## Recorded data
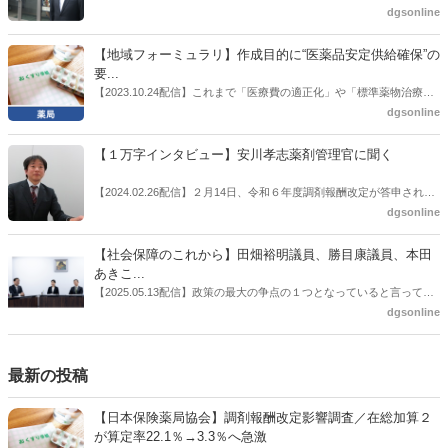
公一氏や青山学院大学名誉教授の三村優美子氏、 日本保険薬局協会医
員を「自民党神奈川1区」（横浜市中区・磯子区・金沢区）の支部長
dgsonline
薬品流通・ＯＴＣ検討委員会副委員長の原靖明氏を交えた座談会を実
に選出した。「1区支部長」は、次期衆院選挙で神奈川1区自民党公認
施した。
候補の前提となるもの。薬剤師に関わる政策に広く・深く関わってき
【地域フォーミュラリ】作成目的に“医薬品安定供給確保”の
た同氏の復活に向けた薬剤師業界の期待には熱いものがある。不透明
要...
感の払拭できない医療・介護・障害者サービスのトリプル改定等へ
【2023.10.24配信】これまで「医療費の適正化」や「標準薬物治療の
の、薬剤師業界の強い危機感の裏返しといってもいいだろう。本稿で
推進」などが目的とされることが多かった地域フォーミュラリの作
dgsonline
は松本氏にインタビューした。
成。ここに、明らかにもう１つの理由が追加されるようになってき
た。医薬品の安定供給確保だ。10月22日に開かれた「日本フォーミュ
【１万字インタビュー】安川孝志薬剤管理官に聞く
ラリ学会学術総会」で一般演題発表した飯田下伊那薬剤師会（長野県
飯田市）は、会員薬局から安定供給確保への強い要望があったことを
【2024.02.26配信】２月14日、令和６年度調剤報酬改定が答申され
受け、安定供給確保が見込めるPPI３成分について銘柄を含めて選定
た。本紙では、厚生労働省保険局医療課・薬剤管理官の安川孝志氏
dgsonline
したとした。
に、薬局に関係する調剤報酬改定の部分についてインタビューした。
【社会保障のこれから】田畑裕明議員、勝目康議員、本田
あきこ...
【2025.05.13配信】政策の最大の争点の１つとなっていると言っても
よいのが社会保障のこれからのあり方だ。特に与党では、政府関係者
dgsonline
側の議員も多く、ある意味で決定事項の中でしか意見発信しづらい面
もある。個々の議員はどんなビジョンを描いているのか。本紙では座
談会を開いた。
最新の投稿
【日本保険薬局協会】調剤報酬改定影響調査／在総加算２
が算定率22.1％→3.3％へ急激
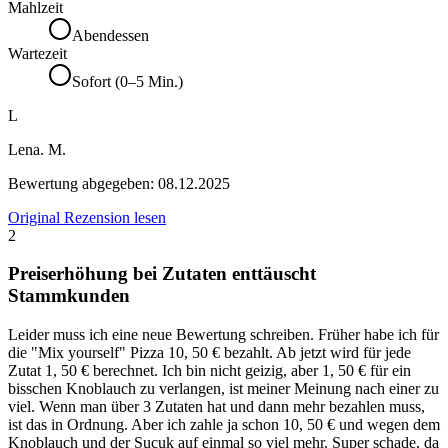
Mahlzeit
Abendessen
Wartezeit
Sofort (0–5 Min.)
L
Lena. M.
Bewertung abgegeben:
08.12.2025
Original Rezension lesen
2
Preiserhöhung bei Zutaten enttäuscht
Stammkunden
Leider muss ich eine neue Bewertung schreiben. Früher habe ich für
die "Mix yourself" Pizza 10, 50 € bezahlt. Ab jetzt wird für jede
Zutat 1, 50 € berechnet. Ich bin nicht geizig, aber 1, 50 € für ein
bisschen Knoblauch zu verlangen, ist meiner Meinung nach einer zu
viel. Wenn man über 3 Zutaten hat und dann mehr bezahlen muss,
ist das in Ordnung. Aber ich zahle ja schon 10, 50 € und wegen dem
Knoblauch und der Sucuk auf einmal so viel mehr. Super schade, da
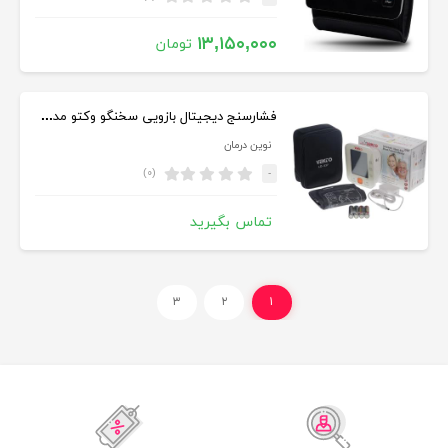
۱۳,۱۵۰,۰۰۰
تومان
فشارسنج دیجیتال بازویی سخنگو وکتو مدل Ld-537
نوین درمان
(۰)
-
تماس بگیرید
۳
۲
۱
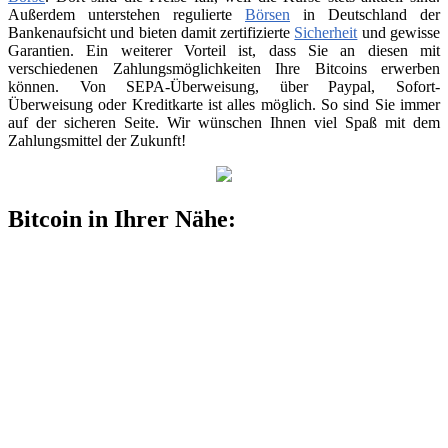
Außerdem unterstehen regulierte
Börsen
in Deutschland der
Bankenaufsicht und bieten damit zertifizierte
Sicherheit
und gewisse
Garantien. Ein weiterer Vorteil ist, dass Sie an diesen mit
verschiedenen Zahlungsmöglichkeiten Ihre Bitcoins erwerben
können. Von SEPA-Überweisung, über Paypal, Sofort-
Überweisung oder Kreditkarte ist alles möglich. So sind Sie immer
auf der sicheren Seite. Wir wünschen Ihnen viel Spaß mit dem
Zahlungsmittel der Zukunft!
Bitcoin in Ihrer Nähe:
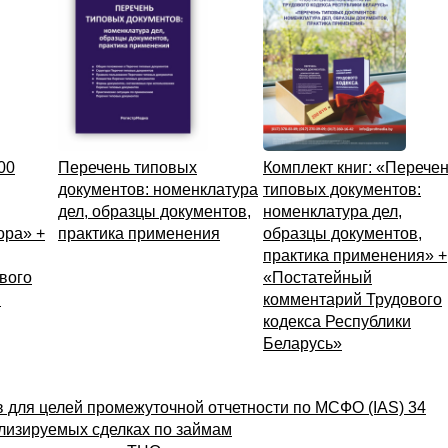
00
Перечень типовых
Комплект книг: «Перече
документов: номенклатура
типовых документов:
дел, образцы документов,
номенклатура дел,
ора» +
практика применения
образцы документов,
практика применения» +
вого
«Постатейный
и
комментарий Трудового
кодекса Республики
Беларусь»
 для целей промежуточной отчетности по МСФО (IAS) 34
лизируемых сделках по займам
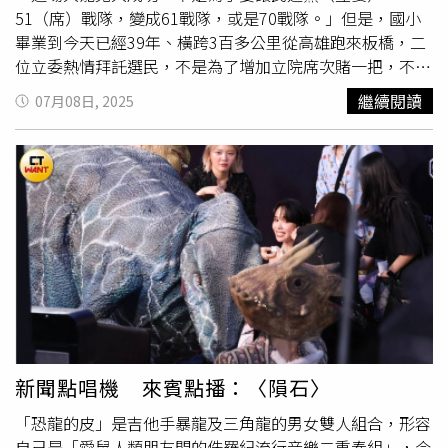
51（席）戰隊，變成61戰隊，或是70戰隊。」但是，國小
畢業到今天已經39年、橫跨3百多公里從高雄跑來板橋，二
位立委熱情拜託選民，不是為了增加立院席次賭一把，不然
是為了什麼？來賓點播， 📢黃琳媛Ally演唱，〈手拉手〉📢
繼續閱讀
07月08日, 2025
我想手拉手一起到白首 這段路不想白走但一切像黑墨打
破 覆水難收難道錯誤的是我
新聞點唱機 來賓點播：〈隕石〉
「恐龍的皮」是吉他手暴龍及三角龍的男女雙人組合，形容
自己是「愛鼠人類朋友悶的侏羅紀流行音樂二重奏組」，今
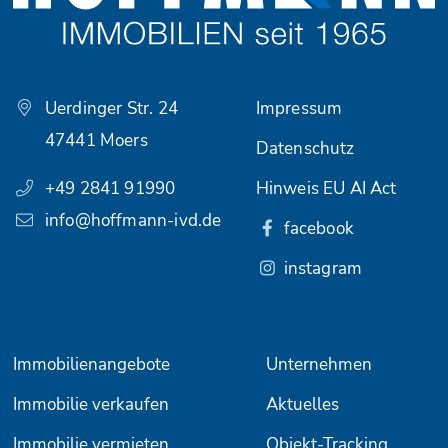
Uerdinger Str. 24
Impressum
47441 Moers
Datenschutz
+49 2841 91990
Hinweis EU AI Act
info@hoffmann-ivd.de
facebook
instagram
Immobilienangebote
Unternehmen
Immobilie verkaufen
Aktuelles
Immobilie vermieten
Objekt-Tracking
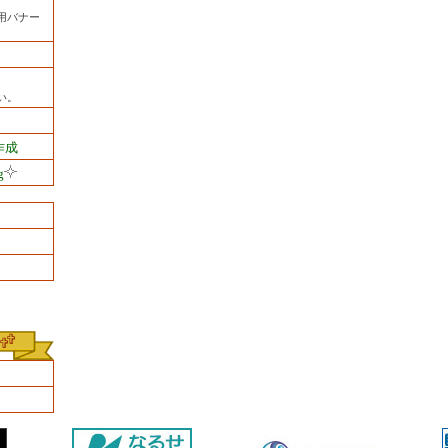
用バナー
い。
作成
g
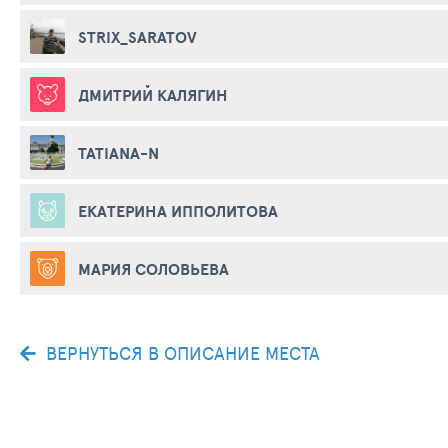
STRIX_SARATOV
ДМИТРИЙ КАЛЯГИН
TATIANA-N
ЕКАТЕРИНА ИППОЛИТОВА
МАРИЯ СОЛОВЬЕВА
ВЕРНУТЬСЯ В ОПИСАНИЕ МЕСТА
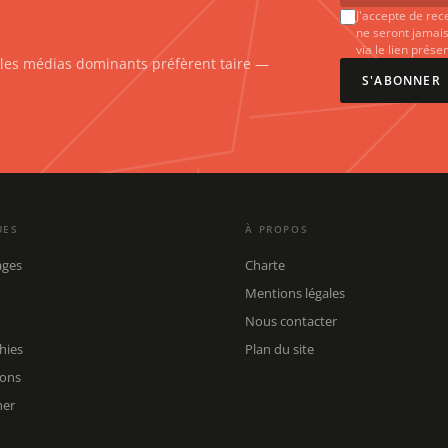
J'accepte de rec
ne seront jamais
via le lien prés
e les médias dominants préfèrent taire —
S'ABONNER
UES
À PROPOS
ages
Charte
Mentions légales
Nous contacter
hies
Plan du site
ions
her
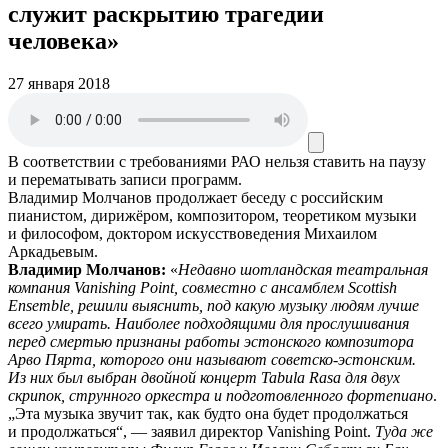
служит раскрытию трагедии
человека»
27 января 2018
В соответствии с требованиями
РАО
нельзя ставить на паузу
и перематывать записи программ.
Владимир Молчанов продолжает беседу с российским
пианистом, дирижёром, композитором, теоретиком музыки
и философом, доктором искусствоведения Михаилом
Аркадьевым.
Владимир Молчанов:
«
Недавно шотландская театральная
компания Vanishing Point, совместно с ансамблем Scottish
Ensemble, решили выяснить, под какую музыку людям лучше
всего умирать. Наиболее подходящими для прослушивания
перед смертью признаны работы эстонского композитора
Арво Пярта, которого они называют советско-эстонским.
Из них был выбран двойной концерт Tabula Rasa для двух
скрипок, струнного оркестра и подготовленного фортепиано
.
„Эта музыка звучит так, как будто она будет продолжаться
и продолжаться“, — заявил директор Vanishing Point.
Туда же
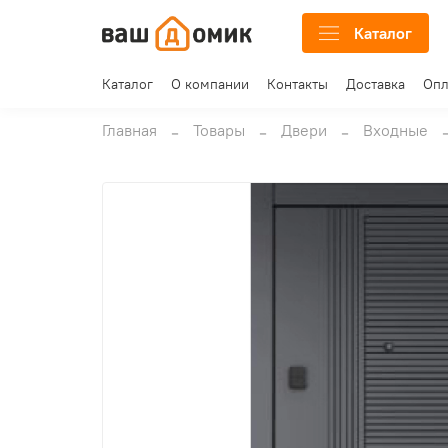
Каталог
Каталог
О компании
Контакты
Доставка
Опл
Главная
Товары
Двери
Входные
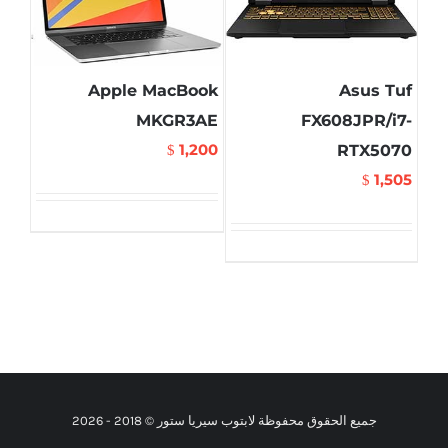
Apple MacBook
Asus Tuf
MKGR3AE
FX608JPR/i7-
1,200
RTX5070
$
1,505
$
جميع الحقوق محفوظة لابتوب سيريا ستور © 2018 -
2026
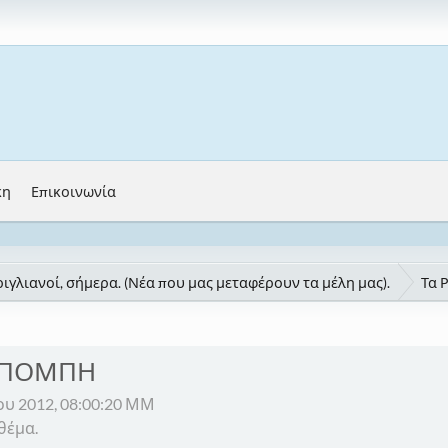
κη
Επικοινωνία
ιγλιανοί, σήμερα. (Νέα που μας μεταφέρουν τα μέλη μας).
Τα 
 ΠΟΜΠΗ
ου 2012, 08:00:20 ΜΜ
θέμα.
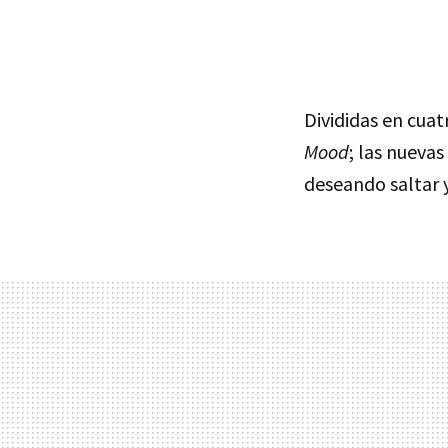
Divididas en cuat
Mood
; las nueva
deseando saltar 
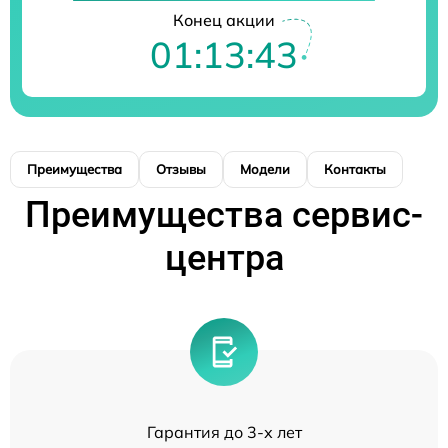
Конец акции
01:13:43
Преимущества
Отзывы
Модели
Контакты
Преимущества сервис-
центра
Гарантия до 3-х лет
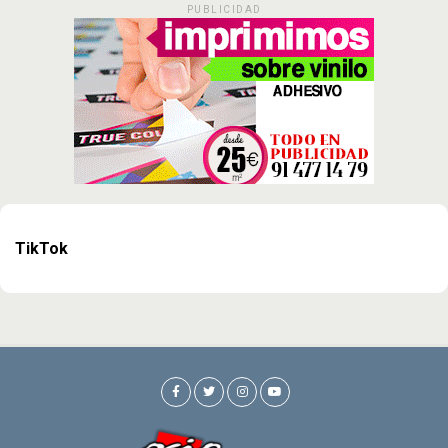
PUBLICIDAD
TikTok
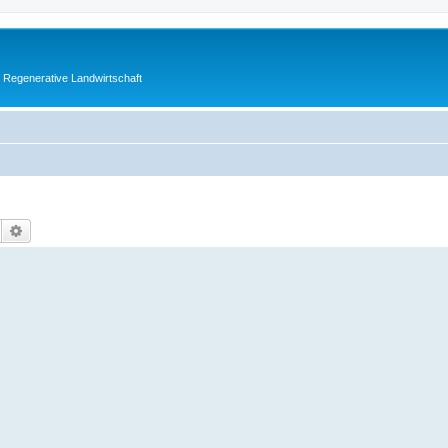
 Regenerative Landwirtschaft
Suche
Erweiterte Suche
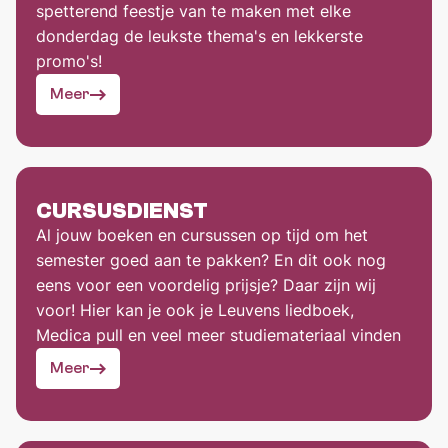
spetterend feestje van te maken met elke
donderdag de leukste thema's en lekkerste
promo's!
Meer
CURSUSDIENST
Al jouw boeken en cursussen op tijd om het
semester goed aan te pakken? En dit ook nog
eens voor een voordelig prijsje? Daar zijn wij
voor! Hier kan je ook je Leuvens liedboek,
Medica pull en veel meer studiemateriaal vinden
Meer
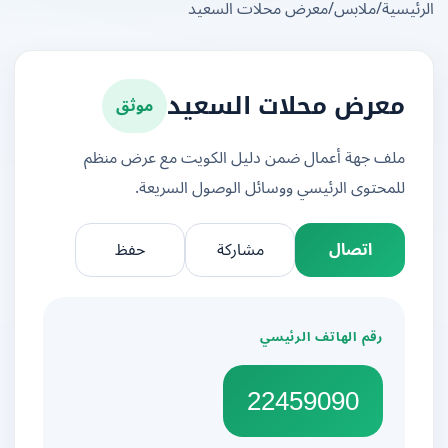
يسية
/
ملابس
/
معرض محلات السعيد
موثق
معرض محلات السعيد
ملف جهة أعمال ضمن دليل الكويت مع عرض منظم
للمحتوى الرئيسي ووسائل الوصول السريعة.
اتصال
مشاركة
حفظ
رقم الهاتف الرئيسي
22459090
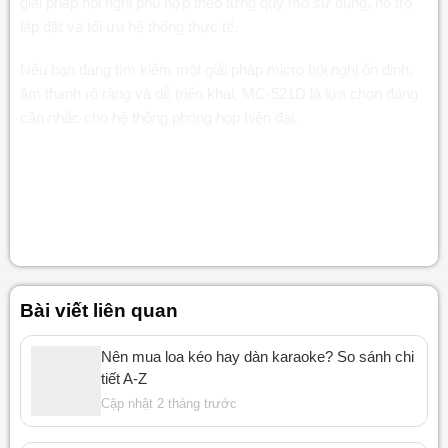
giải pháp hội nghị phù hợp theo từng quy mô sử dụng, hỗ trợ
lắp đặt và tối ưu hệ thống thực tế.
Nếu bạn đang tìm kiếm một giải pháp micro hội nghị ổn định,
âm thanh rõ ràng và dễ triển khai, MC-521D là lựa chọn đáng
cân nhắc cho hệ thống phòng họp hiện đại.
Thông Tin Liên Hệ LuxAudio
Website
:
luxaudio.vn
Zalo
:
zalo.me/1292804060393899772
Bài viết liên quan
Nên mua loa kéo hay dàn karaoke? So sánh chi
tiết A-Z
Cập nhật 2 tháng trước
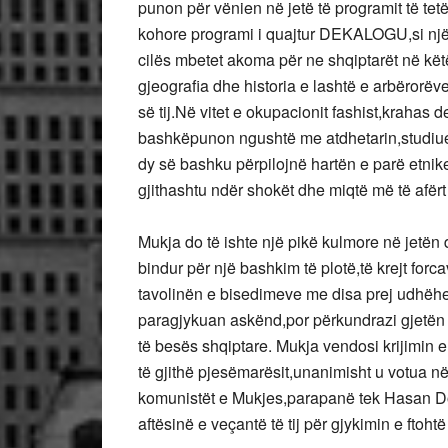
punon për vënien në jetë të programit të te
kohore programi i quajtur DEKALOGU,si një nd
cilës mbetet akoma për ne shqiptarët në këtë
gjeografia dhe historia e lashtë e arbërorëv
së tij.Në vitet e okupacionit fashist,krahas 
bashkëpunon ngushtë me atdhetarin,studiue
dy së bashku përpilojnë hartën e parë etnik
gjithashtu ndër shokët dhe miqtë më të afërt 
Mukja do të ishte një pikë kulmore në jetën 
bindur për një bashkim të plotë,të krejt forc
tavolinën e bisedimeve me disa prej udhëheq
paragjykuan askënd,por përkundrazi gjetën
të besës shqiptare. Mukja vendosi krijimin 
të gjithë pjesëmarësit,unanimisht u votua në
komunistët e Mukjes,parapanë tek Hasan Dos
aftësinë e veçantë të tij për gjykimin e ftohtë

## Brief
Retyping should start at the first line of the data above and stop after the line with "の、薬剤師業界の強い危機感の裏返しといってもいいだろう。本稿で", and no picture should be included.

## Reply to the task
公一氏や青山学院大学名誉教授の三村優美子氏、 日本保険薬局協会医
員を「自民党神奈川1区」（横浜市中区・磯子区・金沢区）の支部長
dgsonline
薬品流通・ＯＴＣ検討委員会副委員長の原靖明氏を交えた座談会を実
に選出した。「1区支部長」は、次期衆院選挙で神奈川1区自民党公認
施した。
候補の前提となるもの。薬剤師に関わる政策に広く・深く関わってき
【地域フォーミュラリ】作成目的に“医薬品安定供給確保”の
た同氏の復活に向けた薬剤師業界の期待には熱いものがある。不透明
要...
感の払拭できない医療・介護・障害者サービスのトリプル改定等へ
【2023.10.24配信】これまで「医療費の適正化」や「標準薬物治療の
の、薬剤師業界の強い危機感の裏返しといってもいいだろう。本稿で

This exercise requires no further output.